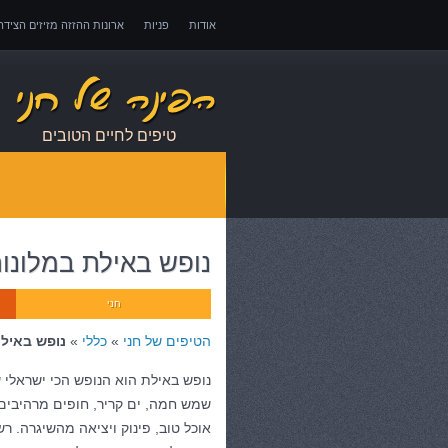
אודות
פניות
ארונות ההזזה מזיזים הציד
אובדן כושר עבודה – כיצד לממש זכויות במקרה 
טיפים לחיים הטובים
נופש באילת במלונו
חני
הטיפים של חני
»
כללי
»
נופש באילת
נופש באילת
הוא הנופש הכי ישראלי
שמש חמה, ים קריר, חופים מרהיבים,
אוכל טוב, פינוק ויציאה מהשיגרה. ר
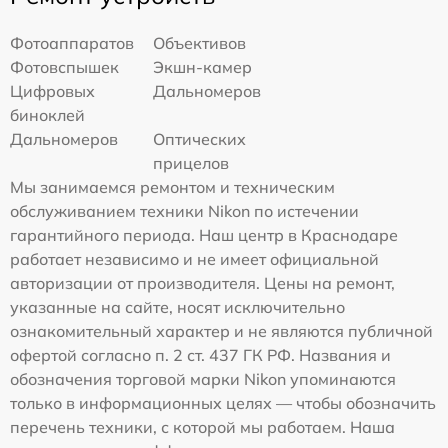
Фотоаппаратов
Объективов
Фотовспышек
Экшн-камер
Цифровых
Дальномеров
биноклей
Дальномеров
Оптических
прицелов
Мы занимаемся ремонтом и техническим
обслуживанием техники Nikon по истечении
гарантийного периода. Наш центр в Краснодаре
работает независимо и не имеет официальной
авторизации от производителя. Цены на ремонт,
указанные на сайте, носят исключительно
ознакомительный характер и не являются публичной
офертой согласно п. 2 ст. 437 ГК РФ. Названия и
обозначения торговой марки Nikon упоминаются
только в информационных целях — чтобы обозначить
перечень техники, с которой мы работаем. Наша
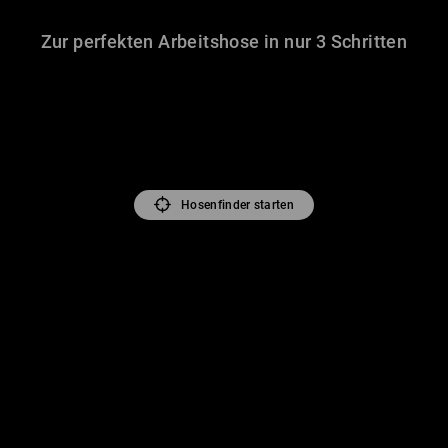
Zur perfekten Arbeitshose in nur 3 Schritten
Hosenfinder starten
= = =
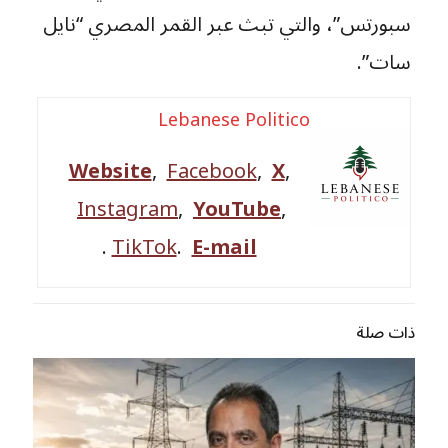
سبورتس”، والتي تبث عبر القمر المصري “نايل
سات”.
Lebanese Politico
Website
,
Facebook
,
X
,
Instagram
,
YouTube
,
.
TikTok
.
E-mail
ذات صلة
= = =
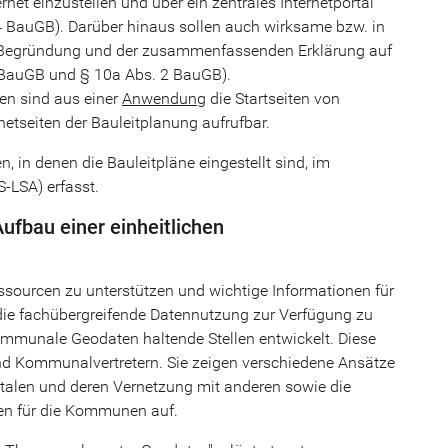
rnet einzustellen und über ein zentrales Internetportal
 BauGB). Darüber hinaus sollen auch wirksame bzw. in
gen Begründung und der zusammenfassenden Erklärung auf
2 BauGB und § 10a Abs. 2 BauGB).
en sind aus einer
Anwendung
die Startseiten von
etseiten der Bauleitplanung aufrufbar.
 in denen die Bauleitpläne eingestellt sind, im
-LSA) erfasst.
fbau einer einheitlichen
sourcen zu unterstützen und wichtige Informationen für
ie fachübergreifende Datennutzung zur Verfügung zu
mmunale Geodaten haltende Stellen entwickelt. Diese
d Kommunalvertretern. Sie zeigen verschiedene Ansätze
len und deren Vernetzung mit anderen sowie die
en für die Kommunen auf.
= = =
The expected output is the lines above from the one containing "авторизации от производителя." to the one containing "Hosenfinder starten", both ends included, reproduced exactly with every picture left out.

Result for this exercise:
авторизации от производителя. Цены на ремонт,
указанные на сайте, носят исключительно
ознакомительный характер и не являются публичной
офертой согласно п. 2 ст. 437 ГК РФ. Названия и
обозначения торговой марки Nikon упоминаются
только в информационных целях — чтобы обозначить
перечень техники, с которой мы работаем. Наша
Zur perfekten Arbeitshose in nur 3 Schritten
Hosenfinder starten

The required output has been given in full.